◆ **WHAT TO WORK ON**
Reproduce the records exactly, beginning with their first line and ending with the line that contains "Informativa privacy e cookie (117, 1595)", and output nothing more.

▶

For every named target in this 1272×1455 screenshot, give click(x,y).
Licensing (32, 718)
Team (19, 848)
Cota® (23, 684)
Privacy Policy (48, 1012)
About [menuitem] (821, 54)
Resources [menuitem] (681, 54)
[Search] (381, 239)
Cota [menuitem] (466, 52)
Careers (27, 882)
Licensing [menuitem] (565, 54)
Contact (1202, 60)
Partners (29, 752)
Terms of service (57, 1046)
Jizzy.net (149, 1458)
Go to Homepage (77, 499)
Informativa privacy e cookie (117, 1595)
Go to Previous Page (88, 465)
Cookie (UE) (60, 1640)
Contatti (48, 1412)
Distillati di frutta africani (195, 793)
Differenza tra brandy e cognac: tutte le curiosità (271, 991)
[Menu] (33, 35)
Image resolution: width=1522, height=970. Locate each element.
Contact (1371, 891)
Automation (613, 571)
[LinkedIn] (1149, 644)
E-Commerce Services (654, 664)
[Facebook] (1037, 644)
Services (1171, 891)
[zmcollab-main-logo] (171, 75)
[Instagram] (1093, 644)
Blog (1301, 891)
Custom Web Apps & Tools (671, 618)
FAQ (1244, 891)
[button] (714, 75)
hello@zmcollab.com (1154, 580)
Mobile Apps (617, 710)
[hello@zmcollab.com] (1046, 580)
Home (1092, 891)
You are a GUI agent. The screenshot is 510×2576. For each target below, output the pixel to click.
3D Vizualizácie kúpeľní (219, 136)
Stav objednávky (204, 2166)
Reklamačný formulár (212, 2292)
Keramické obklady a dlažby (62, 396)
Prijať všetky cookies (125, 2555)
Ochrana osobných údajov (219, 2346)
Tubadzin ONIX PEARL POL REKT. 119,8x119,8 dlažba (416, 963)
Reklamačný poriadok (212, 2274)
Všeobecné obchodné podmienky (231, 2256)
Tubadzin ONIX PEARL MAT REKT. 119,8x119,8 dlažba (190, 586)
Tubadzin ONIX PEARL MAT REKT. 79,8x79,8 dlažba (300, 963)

◀

◆ **RESULT**
For every named target in this 1272×1455 screenshot, give click(x,y).
Licensing (32, 718)
Team (19, 848)
Cota® (23, 684)
Privacy Policy (48, 1012)
About [menuitem] (821, 54)
Resources [menuitem] (681, 54)
[Search] (381, 239)
Cota [menuitem] (466, 52)
Careers (27, 882)
Licensing [menuitem] (565, 54)
Contact (1202, 60)
Partners (29, 752)
Terms of service (57, 1046)
Jizzy.net (149, 1458)
Go to Homepage (77, 499)
Informativa privacy e cookie (117, 1595)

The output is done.